# Create YAML file to pull the operators for parameterization 

In [None]:
import geopandas as gpd
import intake
import pandas as pd

catalog = intake.open_catalog("./*.yml")

In [None]:
import yaml

In [None]:
def overwrite_yaml(PORTFOLIO_SITE_YAML, SITE_NAME):
    """
    PORTFOLIO_SITE_YAML: str
                        relative path to where the yaml is for portfolio
                        '../portfolio/analyses.yml' or '../portfolio/sites.yml'
    SITE_NAME: str
                name given to this analysis 
                'parallel_corridors', 'rt', 'dla'
    """
    df = catalog.competitive_route_variability.read()
    
    districts = sorted(list(df[df.caltrans_district.notna()].caltrans_district.unique()))

    # Eric's example
    # https://github.com/cal-itp/data-analyses/blob/main/rt_delay/04_generate_all.ipynb

    with open(PORTFOLIO_SITE_YAML) as analyses:
        analyses_data = yaml.load(analyses, yaml.Loader)
    
    # https://stackoverflow.com/questions/2170900/get-first-list-index-containing-sub-string
    # Find the index for where parallel_corridors analysis is located
    site_index = [idx for idx, s in enumerate(analyses_data["sites"]) if 
              SITE_NAME in s['name']][0]
    
    # list any ITP IDs to be excluded, either because of invalid data or just too few results
    exclude_ids = [0]

    # Loop through each district, grab the valid itp_ids
    # populate each dict key (caption, params, sections) needed to go into analyses.yml
    chapters_list = []
    for district in districts:
        chapter_dict = {}
        subset = df[(df.caltrans_district == district) & 
                    (df.route_group.notna()) & 
                    (~df.calitp_itp_id.isin(exclude_ids))
                   ]
        chapter_dict['caption'] = f'District {district}'
        chapter_dict['params'] = {'district': district}
        chapter_dict['sections'] = [{'itp_id': itp_id} for itp_id in 
                                    subset.calitp_itp_id.unique().tolist()]
        chapters_list += [chapter_dict]

    # Make this into a list item
    parts_list = [{'chapters': chapters_list}]
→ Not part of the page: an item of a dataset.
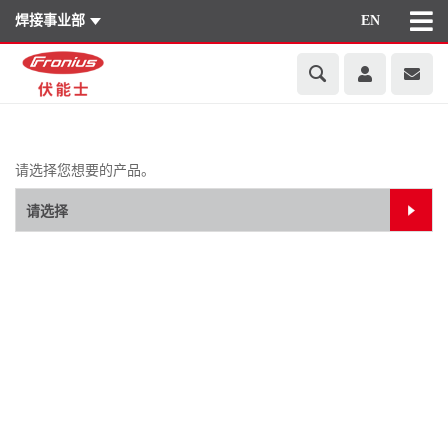
焊接事业部
EN
请选择您想要的产品。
    analyses_data['sites'][site_index]['parts'] = parts_list
    
    output = yaml.dump(analyses_data)

    with open(PORTFOLIO_SITE_YAML, 'w') as analyses:
        analyses.write(output)
    
    print("YAML for site generated")
    
    return chapters_list

In [None]:
PORTFOLIO_SITE_YAML = "../portfolio/analyses.yml"
SITE_NAME = "parallel_corridors"

In [None]:
# Use my YAML to grab RT ones
itp_dict = overwrite_yaml(PORTFOLIO_SITE_YAML, SITE_NAME)

In [None]:
parallel_corridors_itp_ids = []
rt_itp_ids = []

In [None]:
with open(PORTFOLIO_SITE_YAML) as analyses:
    analyses_data = yaml.load(analyses, yaml.Loader)
    
RT_SITE = "rt"
rt_site_index = [idx for idx, s in enumerate(analyses_data["sites"]) if 
                 RT_SITE in s['name']][0]

In [None]:
rt_chapters = analyses_data['sites'][rt_site_index]['parts'][0]["chapters"]

rt_itp_ids = []

for x, chapter in enumerate(rt_chapters):
    section_dict = chapter["sections"]
    for i, list_item in enumerate(section_dict):
        rt_itp_ids.append(list_item['itp_id'])